- [EXERCISE DIRECTIONS] Print the records exactly. Miss nothing.

- [Stored data entries]
________

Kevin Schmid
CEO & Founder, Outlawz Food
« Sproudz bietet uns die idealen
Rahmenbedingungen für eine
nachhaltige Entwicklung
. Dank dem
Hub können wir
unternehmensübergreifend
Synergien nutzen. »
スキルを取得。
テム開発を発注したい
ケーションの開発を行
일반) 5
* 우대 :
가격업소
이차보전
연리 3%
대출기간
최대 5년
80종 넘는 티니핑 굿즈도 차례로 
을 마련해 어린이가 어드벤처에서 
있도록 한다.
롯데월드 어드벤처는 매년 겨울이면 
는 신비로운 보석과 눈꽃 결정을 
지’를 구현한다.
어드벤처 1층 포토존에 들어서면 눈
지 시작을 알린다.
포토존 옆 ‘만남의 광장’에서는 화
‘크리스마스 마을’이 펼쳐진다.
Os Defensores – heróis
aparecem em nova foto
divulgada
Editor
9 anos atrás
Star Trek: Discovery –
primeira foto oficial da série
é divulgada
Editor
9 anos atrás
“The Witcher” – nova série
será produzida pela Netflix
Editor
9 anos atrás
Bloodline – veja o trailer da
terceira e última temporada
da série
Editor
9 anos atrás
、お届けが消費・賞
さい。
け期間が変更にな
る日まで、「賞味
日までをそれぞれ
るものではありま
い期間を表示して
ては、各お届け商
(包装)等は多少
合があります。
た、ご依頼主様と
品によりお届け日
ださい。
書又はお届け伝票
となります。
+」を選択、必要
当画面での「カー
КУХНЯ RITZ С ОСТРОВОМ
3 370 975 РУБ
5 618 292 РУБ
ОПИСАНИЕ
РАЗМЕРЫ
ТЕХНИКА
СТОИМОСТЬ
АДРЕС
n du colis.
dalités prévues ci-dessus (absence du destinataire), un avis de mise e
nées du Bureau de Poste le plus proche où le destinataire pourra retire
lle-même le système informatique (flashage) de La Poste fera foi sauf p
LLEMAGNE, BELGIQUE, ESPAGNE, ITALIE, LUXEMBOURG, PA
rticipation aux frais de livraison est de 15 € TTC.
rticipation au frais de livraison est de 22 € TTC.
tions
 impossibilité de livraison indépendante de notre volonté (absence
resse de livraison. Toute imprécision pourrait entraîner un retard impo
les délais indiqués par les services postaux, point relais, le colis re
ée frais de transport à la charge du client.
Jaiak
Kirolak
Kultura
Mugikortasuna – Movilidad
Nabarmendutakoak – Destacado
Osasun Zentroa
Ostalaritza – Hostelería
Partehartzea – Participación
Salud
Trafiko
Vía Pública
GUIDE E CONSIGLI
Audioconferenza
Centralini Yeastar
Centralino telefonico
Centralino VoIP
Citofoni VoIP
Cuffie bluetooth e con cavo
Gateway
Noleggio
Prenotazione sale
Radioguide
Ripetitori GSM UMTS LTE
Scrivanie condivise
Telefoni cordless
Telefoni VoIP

________

- [TASK OUTPUT]
Kevin Schmid
CEO & Founder, Outlawz Food
« Sproudz bietet uns die idealen
Rahmenbedingungen für eine
nachhaltige Entwicklung
. Dank dem
Hub können wir
unternehmensübergreifend
Synergien nutzen. »
スキルを取得。
テム開発を発注したい
ケーションの開発を行
일반) 5
* 우대 :
가격업소
이차보전
연리 3%
대출기간
최대 5년
80종 넘는 티니핑 굿즈도 차례로 
을 마련해 어린이가 어드벤처에서 
있도록 한다.
롯데월드 어드벤처는 매년 겨울이면 
는 신비로운 보석과 눈꽃 결정을 
지’를 구현한다.
어드벤처 1층 포토존에 들어서면 눈
지 시작을 알린다.
포토존 옆 ‘만남의 광장’에서는 화
‘크리스마스 마을’이 펼쳐진다.
Os Defensores – heróis
aparecem em nova foto
divulgada
Editor
9 anos atrás
Star Trek: Discovery –
primeira foto oficial da série
é divulgada
Editor
9 anos atrás
“The Witcher” – nova série
será produzida pela Netflix
Editor
9 anos atrás
Bloodline – veja o trailer da
terceira e última temporada
da série
Editor
9 anos atrás
、お届けが消費・賞
さい。
け期間が変更にな
る日まで、「賞味
日までをそれぞれ
るものではありま
い期間を表示して
ては、各お届け商
(包装)等は多少
合があります。
た、ご依頼主様と
品によりお届け日
ださい。
書又はお届け伝票
となります。
+」を選択、必要
当画面での「カー
КУХНЯ RITZ С ОСТРОВОМ
3 370 975 РУБ
5 618 292 РУБ
ОПИСАНИЕ
РАЗМЕРЫ
ТЕХНИКА
СТОИМОСТЬ
АДРЕС
n du colis.
dalités prévues ci-dessus (absence du destinataire), un avis de mise e
nées du Bureau de Poste le plus proche où le destinataire pourra retire
lle-même le système informatique (flashage) de La Poste fera foi sauf p
LLEMAGNE, BELGIQUE, ESPAGNE, ITALIE, LUXEMBOURG, PA
rticipation aux frais de livraison est de 15 € TTC.
rticipation au frais de livraison est de 22 € TTC.
tions
 impossibilité de livraison indépendante de notre volonté (absence
resse de livraison. Toute imprécision pourrait entraîner un retard impo
les délais indiqués par les services postaux, point relais, le colis re
ée frais de transport à la charge du client.
Jaiak
Kirolak
Kultura
Mugikortasuna – Movilidad
Nabarmendutakoak – Destacado
Osasun Zentroa
Ostalaritza – Hostelería
Partehartzea – Participación
Salud
Trafiko
Vía Pública
GUIDE E CONSIGLI
Audioconferenza
Centralini Yeastar
Centralino telefonico
Centralino VoIP
Citofoni VoIP
Cuffie bluetooth e con cavo
Gateway
Noleggio
Prenotazione sale
Radioguide
Ripetitori GSM UMTS LTE
Scrivanie condivise
Telefoni cordless
Telefoni VoIP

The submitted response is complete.